13 DE OCTUBRE. ESPÍRITU DE FE

 La fe, como raíz de la justificación, ejerce su influencia en TODAS LAS VIRTUDES: sobre la humildad, mostrándonos nuestra nada y propia miseria; sobre la obediencia, haciéndonos ver la autoridad divina en la de los Superiores; sobre la caridad, descubriéndonos a Dios en el prójimo: sobre la paciencia, manifestándonos el valor del sufrimiento y los frutos preciosísimos que se recogen del árbol de la cruz. Por tanto, cuanto más viva sea la fe, más profunda será la humildad, más entera la sumisión, más abnegada la caridad y más perfecta la resignación. Luego, nuestro espiritual  crecimiento depende de la mayor o menor intensidad de la fe.

Esta virtud, además, ha de practicarse constantemente, por lo que santifica TODAS NUESTRAS OBRAS, lo mismo aquellas al parecer sin importancia, que las realizadas en servicio directo de Dios. Por eso, las comidas, los ratos de ocio, las conversaciones, el descanso, las diversiones, cuando se aderezan con la recta intención, se convierten en actos agradables a Dios, dignos de recompensa eterna. El hombre de fe tiene, por tanto, los días colmados, es decir, totalmente empleados en ganar la bienaventuranza del cielo.

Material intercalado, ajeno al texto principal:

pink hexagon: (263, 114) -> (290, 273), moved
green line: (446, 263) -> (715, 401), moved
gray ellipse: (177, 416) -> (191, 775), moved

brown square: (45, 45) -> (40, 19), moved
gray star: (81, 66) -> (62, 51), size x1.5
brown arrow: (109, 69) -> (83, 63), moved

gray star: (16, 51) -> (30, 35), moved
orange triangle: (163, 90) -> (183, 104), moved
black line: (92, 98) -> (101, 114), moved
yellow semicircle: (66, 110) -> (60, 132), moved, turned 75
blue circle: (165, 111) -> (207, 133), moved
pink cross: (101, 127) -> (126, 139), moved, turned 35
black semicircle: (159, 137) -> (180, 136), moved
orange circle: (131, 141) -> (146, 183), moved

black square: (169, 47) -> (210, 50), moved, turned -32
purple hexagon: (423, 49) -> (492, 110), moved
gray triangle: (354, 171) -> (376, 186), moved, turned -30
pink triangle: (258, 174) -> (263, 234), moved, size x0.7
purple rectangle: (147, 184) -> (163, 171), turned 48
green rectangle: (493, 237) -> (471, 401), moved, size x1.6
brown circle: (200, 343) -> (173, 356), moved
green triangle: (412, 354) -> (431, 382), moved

Este es el motivo por que una PAZ suave inalterable inunda a cuantos viven vida de fe. La elevación de sus pensamientos, la pureza de sus sentimientos los coloca por encima de las pasiones vulgares que con tanta facilidad turban a los mundanos y a las almas poco cristianas. El hombre que vive de esta manera no comparte las vicisitudes del mundo, porque ve las cosas desde la altura a que le encumbró la fe, juzga los acontecimientos y las penas de la vida como el Señor mismo las hubiera juzgado y jamás se deja turbar por ellas. Así procedieron siempre los santos, quienes solo se afligían a causa del pecado y hallaban su alegría en todo lo demás, obra, al fin, de la voluntad de Dios.

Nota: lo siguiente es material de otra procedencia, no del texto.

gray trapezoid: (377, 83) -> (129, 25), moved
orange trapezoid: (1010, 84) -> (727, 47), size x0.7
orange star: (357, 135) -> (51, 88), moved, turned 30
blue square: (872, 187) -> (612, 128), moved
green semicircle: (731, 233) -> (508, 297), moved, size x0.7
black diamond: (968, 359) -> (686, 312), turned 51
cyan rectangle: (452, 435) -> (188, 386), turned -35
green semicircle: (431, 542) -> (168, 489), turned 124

¿Son también estas nuestras disposiciones? Con frecuencia una palabra, un gesto despectivo, una falta de consideración o una ligera contrariedad nos arrebatan la paz, y esto es por atender a las impresiones de la naturaleza en vez de atender a las máximas de la fe.

¡Oh Dios mío! Hazme ver en qué circunstancia o momento me siento más propicio a la queja y a la murmuración, y dame fuerzas para corregir este defecto, tan contrario al progreso espiritual. Para ello, hazme obrar siempre movido de fe, para que así todos mis actos se conviertan en VIRTUDES meritorias para la vida eterna. Ayúdame a santificar de la misma manera todas mis OBRAS, incluso las más insignificantes. Hazme comprender el valor de los SUFRIMIENTOS, don precioso de tu misericordia, nacido del Corazón de Jesús crucificado, que los hace provechosos para nuestras almas. Así podré conservar la TRANQUILIDAD de los justos, que la tienen precisamente por vivir de fe.